Exercise input: Begin
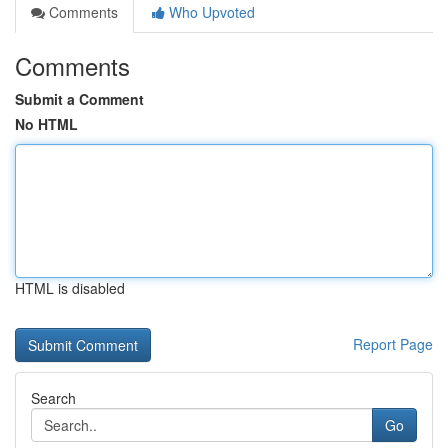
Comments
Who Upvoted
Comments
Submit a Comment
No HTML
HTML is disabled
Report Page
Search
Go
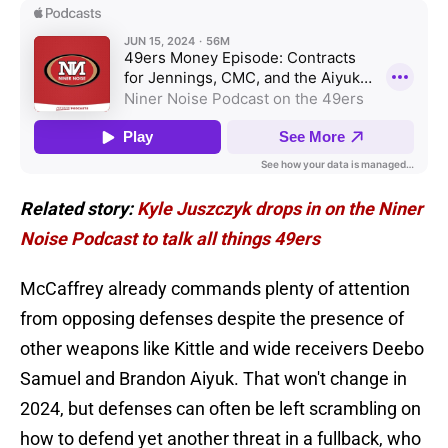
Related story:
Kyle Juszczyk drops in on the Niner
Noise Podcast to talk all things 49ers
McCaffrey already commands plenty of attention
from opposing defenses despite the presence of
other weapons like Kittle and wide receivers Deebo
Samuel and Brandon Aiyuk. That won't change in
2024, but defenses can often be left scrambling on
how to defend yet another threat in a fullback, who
Exercise input: End
> **Exercise brief**
If a line in the data contains the string "defenses", copy it.

> **Exercise answer**
from opposing defenses despite the presence of
2024, but defenses can often be left scrambling on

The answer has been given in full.